In the prior art, one approach for geospatial forecasting of events in a bounded geographic region involves proximity measurements between past events, geographic information system (GIS) features, and grid cells. In this approach, the proximity measurements are estimated using the distance between the reported centers of the event location and GIS features and used in a function to estimate the likelihood of a future event at the given grid cells. Traditionally, these measurement estimations have not accounted for measurement inaccuracy (e.g., global positioning system (GPS) error), mapping inaccuracy (e.g., GIS error), currency, provenance, and location uncertainty (e.g., analyst error), yet the impact on the forecasts can be quite substantial. For example, a small amount of data error can lead to a shift in location of several city blocks where an event is likeliest to occur. Previous systems, such as U.S. Pat. No. 7,120,620, cover the “traditional” geospatial forecasting approach, but do not account for data error and uncertainty, both critical elements for producing accurate forecasts.

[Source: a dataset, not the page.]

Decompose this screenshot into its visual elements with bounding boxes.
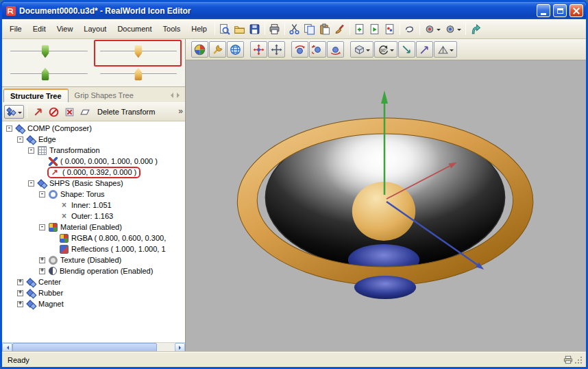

Accordingly, there remains a need in the art for a geospatial forecasting system and method that incorporates both data error and uncertainty measurements toward the generation of intermediate and final products of the forecasting systems.

SUMMARY OF THE INVENTION

In an exemplary embodiment of the present invention, a method for geospatial forecasting of events can be provided. A geospatial boundary can be defined and then a plurality of layer information and event information related to the geospatial boundary can be received. The event information can include location data. Data error related to the layer and event information can be incorporated into the layer information and event information assigning confidence values to the layer information and event information. The confidence values can be assigned by creating a confidence scale; assigning a low confidence value at one end of the confidence scale; assigning a high confidence value at the opposite end of the confidence scale; and determining a confidence value for the layer information and event information based on the confidence scale. Finally, the layer information and event information in a forecasting algorithm can be processed.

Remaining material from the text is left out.